BEGIN

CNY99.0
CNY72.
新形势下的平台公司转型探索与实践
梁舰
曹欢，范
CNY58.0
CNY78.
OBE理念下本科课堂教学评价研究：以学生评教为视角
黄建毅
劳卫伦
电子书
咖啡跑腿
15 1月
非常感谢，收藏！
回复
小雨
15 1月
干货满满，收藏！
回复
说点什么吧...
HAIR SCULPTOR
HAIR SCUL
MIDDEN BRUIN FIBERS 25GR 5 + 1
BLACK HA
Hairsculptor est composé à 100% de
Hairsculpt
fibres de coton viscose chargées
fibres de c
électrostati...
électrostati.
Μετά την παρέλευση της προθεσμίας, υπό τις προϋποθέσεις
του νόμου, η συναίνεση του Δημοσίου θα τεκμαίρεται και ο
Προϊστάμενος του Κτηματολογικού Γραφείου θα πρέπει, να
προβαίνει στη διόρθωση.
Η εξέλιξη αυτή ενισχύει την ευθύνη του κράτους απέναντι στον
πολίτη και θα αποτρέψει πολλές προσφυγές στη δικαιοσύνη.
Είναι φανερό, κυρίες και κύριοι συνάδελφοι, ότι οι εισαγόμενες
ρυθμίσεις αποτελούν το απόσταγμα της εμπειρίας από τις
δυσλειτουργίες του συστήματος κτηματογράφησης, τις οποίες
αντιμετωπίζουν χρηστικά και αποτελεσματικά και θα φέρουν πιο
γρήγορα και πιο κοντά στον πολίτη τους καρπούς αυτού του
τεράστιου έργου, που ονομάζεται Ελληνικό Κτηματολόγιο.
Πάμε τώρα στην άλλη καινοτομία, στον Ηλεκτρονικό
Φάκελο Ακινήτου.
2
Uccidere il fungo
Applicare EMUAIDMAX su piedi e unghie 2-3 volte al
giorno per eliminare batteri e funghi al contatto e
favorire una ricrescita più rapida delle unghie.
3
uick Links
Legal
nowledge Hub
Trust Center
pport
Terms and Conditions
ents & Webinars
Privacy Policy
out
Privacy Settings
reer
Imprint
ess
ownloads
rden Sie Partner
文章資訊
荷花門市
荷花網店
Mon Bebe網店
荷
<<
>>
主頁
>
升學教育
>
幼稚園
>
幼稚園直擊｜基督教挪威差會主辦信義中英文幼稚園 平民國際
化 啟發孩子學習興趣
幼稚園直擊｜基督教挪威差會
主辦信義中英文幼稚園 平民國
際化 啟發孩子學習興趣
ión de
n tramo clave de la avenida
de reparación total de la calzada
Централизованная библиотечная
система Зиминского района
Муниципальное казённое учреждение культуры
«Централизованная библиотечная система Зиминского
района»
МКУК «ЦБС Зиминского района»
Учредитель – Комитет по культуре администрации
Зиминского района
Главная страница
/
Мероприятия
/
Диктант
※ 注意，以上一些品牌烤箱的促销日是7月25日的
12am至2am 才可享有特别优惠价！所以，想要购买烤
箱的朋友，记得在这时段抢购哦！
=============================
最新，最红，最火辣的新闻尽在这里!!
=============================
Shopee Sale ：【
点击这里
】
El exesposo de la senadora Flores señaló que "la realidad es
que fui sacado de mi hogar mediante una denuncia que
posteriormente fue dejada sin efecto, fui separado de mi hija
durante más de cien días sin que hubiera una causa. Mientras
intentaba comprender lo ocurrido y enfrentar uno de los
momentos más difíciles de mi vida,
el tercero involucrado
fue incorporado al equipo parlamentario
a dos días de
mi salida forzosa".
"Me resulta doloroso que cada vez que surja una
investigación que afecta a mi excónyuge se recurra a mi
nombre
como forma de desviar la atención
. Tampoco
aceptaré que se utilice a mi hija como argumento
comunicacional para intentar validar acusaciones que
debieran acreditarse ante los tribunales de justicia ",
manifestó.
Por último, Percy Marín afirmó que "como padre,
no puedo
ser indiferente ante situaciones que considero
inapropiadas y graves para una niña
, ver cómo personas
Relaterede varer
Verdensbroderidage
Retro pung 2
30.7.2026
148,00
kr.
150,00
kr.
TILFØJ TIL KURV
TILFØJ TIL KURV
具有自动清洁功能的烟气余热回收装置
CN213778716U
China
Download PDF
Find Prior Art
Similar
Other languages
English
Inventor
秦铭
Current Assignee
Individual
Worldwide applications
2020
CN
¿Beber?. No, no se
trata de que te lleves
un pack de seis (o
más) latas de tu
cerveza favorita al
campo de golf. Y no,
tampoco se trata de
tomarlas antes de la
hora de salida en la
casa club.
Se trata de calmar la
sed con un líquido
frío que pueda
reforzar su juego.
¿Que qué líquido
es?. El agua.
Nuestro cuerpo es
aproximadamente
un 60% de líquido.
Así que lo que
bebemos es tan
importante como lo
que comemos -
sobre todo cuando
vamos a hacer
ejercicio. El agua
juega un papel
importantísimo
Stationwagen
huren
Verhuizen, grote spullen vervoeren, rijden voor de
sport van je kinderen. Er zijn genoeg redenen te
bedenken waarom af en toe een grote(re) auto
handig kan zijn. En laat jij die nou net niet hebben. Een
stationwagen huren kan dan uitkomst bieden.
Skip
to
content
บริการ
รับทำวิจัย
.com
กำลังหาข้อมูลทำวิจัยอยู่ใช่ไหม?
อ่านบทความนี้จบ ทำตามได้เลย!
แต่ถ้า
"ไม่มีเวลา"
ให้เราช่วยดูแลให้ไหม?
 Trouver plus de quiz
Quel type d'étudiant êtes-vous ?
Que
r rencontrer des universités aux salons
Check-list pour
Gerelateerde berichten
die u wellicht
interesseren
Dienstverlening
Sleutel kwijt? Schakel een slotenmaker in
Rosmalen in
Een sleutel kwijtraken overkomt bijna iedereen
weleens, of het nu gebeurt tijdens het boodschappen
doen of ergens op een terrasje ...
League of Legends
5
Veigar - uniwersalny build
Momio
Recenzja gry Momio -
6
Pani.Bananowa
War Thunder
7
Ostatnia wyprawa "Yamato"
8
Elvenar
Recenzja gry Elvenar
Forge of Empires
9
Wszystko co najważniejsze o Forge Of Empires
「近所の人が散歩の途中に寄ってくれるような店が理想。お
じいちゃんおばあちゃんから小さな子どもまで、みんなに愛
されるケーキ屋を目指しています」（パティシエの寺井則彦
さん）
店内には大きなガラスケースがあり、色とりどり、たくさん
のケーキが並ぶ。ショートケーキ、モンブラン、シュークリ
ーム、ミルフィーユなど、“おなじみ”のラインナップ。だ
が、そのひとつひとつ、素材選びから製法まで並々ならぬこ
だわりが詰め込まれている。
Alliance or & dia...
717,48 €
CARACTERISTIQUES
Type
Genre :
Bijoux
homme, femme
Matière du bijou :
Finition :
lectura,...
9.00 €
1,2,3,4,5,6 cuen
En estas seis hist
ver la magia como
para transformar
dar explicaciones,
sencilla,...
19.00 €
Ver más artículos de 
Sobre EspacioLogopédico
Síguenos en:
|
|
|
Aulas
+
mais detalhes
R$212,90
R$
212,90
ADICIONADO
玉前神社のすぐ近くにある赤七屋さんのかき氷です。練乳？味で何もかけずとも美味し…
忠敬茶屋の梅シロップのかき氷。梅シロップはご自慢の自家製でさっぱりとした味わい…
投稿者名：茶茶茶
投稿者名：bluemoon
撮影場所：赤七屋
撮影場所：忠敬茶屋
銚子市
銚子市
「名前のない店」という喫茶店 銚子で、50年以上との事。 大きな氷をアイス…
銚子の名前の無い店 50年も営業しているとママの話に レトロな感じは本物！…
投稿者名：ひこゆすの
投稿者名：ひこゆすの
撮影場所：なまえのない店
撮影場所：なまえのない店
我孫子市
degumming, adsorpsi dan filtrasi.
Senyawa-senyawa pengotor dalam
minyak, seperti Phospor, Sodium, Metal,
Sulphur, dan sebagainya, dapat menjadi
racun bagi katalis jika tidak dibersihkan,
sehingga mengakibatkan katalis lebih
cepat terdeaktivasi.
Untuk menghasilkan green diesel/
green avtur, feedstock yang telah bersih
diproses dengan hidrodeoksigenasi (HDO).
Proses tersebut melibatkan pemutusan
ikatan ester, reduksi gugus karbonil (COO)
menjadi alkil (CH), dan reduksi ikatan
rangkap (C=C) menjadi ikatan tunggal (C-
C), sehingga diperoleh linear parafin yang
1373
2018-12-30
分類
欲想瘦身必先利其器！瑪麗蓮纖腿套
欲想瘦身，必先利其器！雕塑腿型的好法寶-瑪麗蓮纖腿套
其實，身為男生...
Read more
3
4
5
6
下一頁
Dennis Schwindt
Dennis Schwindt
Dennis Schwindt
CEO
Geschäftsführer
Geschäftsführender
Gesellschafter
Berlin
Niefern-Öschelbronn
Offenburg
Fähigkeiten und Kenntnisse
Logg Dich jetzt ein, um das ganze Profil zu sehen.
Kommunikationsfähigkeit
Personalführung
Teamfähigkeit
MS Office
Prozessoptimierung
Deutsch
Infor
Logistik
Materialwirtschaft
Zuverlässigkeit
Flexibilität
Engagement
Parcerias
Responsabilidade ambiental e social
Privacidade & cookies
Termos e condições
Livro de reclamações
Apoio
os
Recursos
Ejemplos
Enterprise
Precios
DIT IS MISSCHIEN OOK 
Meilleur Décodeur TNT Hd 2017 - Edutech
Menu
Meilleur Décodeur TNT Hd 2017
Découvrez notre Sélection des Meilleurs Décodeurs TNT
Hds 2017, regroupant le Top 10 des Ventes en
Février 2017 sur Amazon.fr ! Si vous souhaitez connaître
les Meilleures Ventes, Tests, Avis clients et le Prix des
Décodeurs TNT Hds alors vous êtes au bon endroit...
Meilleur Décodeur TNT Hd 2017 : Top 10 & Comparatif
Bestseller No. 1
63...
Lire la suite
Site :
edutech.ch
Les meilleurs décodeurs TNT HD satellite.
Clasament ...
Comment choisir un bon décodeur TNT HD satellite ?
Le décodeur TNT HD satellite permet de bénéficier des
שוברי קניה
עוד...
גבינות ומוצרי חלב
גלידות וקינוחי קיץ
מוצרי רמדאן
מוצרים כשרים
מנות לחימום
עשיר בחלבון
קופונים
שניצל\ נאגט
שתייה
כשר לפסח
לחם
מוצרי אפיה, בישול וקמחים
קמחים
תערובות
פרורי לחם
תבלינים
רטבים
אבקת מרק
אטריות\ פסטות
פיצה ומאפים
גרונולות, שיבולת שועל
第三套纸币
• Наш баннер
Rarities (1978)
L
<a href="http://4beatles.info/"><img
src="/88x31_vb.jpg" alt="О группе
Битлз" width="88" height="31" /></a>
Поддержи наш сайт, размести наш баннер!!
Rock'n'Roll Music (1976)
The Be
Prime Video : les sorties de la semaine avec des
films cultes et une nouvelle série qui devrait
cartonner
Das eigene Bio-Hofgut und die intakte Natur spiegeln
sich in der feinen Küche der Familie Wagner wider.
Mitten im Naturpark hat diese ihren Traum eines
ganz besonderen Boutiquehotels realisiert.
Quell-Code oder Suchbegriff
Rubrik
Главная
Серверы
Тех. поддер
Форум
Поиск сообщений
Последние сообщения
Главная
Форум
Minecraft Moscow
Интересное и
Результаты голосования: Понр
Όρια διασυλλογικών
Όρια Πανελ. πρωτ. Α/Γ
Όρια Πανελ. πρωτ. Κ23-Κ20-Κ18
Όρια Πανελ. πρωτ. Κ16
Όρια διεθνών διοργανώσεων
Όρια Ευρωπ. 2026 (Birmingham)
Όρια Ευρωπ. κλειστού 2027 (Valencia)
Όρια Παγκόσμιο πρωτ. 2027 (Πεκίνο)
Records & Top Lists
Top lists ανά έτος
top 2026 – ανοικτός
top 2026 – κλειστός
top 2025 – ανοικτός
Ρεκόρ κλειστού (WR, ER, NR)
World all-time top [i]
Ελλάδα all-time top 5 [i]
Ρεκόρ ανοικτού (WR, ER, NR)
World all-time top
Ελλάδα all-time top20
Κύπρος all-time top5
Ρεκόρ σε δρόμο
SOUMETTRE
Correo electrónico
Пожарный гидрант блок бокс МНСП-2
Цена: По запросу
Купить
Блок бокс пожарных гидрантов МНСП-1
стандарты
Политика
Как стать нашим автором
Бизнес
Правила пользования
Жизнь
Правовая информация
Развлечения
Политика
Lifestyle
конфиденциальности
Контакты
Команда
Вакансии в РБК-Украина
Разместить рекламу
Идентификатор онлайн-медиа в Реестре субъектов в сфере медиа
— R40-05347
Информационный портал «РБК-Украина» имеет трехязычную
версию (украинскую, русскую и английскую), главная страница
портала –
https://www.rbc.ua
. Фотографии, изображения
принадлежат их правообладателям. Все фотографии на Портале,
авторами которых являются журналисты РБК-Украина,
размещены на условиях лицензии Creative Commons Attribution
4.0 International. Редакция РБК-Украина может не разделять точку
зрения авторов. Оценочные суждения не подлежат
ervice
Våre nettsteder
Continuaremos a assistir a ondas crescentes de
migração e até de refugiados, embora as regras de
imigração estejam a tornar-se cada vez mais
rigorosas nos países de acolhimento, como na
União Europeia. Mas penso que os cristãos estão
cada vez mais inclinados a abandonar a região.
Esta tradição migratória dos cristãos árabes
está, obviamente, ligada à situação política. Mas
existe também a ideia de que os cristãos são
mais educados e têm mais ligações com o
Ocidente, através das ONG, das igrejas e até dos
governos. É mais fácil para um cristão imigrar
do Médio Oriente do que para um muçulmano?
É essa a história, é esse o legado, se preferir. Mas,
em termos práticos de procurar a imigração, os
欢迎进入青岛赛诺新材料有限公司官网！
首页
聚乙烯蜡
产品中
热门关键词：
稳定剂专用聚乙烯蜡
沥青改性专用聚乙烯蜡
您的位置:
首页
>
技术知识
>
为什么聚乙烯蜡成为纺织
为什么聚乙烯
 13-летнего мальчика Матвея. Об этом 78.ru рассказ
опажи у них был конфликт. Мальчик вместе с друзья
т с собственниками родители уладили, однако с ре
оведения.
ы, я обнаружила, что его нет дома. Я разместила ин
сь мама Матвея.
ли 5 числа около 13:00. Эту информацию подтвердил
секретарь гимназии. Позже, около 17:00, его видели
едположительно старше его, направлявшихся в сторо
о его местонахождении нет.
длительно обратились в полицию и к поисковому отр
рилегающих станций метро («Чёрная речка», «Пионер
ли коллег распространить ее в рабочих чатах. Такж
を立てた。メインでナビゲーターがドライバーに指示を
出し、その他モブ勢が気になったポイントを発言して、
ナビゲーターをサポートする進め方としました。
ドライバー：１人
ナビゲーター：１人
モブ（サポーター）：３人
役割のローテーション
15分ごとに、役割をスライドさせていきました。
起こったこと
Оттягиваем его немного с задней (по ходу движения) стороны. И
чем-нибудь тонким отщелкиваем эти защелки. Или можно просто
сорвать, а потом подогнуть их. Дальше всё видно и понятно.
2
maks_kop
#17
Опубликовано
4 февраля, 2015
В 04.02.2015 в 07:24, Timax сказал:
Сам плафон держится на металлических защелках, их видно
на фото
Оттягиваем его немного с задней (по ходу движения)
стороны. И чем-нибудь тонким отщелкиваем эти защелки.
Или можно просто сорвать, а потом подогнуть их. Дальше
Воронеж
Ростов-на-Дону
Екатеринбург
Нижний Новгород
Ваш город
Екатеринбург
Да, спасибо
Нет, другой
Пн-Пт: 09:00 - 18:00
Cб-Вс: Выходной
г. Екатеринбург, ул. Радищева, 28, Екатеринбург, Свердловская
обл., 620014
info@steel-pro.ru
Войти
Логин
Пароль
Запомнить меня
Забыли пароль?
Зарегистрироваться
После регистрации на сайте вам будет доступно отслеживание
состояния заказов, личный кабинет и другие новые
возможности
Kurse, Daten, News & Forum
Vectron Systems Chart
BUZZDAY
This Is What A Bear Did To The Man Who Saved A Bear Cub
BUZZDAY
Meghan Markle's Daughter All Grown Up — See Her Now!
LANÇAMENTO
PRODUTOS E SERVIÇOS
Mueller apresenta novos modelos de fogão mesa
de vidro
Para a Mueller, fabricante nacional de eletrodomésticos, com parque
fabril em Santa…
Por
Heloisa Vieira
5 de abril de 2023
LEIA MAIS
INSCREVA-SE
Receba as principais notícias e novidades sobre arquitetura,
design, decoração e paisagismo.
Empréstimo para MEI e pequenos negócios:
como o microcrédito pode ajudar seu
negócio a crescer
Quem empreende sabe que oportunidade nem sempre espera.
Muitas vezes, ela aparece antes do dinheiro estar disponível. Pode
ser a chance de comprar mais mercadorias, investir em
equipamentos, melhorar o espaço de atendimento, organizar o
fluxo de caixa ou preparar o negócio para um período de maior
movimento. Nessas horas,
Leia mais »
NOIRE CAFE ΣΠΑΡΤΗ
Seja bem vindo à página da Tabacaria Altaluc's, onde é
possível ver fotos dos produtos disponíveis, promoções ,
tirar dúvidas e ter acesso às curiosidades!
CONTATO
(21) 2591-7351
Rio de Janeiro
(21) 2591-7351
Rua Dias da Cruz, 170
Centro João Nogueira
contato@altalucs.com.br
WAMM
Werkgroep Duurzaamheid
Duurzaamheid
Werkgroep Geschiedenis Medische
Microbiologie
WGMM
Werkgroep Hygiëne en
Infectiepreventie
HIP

END

[Task objective]: Please find every line in the listing that holds the string "сорвать" and copy it.

[Task output]:
сорвать, а потом подогнуть их. Дальше всё видно и понятно.
Или можно просто сорвать, а потом подогнуть их. Дальше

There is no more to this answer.